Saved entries
########

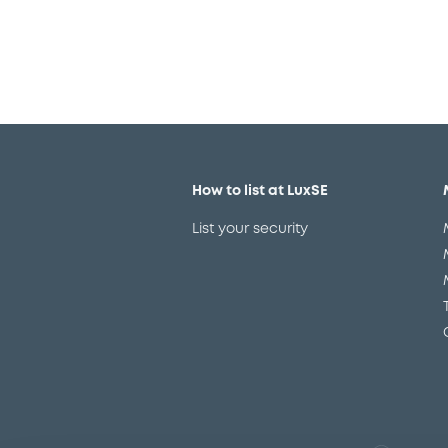
How to list at LuxSE
List your security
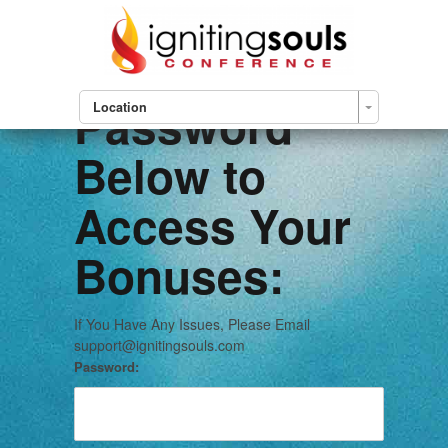
Please Enter
Your
Password
Location
Below to
Access Your
Bonuses:
If You Have Any Issues, Please Email
support@ignitingsouls.com
Password:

########

Task requirements:
Write out the records above once more, word for word, with no pictures.

Response box:
How to list at LuxSE
List your security
Please Enter
Your
Password
Location
Below to
Access Your
Bonuses:
If You Have Any Issues, Please Email
support@ignitingsouls.com
Password:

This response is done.